A 34-year-old woman working as a beauty spa technician presented with a central black spot in her left eye following an accidental injury while using a 1,064-nm Q-switched Nd:YAG laser to perform laser hair removal. Her VA was 20/20 OD and counting fingers OS. Slit-lamp examination and IOPs were unremarkable. Fundus examination showed a ~.75 disc-diameter yellow-white circular lesion with a small intraretinal hemorrhage in the central macula (Figure 1A) and an inferior vitreous hemorrhage. OCT of the left eye (Figure 1B) showed central ellipsoid zone and outer retinal loss, increased hyperreflectivity, and disorganization of retinal layers, raising concern for an impending full-thickness macular hole (FTMH). OCT of the right eye was normal.

Two weeks after her injury, a FTMH had developed on fundus imaging and OCT (Figure 2A, B). Six weeks after the injury, a progressive tractional epiretinal membrane (ERM) was noted (Figure 3A, B). The patient underwent pars plana vitrectomy and internal limiting membrane peel with rosette creation and 12% C3F8 tamponade. One month postoperatively, the FTMH was closed (Figure 4). Nine months later, it remained closed, and her final VA was 20/600 OS.

LASER-INDUCED FTMH

While most FTMHs are idiopathic,1 they may also occur secondary to trauma, including accidental laser exposure. Traumatic MHs result from direct photothermal or photomechanical disruption of the foveal architecture. Unlike idiopathic FTMHs, spontaneous closure is relatively common, particularly in younger patients, making initial observation a reasonable approach.2,3

Laser-induced macular injury is a distinct subset of traumatic maculopathies. Accidental exposure to Q-switched Nd:YAG lasers, which are widely used in dermatologic and cosmetic procedures, can cause immediate photothermal and photodisruptive retinal damage.4,5 Clinical findings often include foveal whitening, small intraretinal hemorrhages, and outer retinal disruption on OCT. Secondary complications, such as FTMH formation or chorioretinal scarring, may develop over days to weeks. Although some traumatic MHs may close spontaneously, surgical intervention should be considered when closure is unlikely or delayed, particularly in the presence of additional factors, such as progressive traction from an ERM, large hole size, or persistent visual deficit.4-6

OBSERVATION VERSUS SURGERY

This case underscores the importance of using protective eye wear and following safety protocols while using cosmetic laser devices. Bear in mind that even with successful anatomic closure, visual recovery may remain limited due to the severity of initial photothermal injury with subsequent chorioretinal scarring. Careful OCT monitoring is essential to guide management and optimize outcomes.

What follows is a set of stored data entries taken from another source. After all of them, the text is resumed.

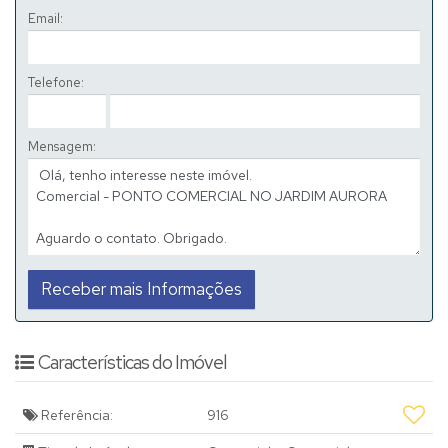
Email:
Telefone:
Mensagem:
Características do Imóvel
Referência:
916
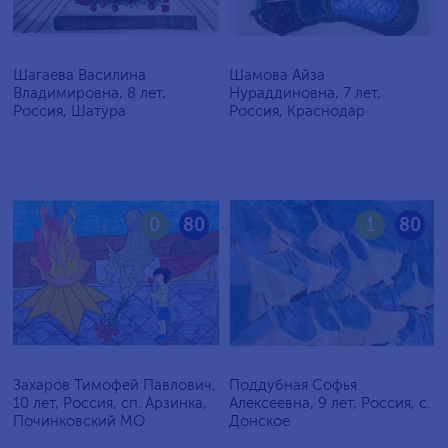
Шагаева Василина
Шамова Айза
Владимировна, 8 лет,
Нураддиновна, 7 лет,
Россия, Шатура
Россия, Краснодар
0
80
1
80
Захаров Тимофей Павлович,
Поддубная Софья
10 лет, Россия, сп. Арзинка,
Алексеевна, 9 лет, Россия, c.
Починковский МО
Донское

1. Duker JS, Kaiser PK, Binder S, et al. The International Vitreomacular Traction Study Group classification of vitreomacular adhesion, traction, and macular hole. Ophthalmology. 2013;120(12):2611-2619.

2. Helmy YAH, El Nahry AG, Zein OE, et al. Pediatric and adolescent traumatic macular hole: a systematic review. Am J Ophthalmol. 2024:265:165-175.

3. Uwaydat SH, Mansour A, Ascaso FJ, et al. Clinical characteristics of full thickness macular holes that closed without surgery. Br J Ophthalmol. 2022;106(10):1463-1468. 

4. Ciulla TA, Topping TM. Surgical treatment of a macular hole secondary to accidental laser burn. Arch Ophthalmol. 1997;115(7):929-930.

5. Wang X, Zhang T, Jiang R, Xu G. Vitrectomy for laser-induced full-thickness macular hole. BMC Ophthalmol. 2021;21(1):135.

6. Tsai CY, Hsieh YT, Yang CM. Epiretinal membrane-induced full-thickness macular holes: the clinical features and surgical outcomes. Retina-J Ret Vit Dis. 2016;36(9):1679-1687.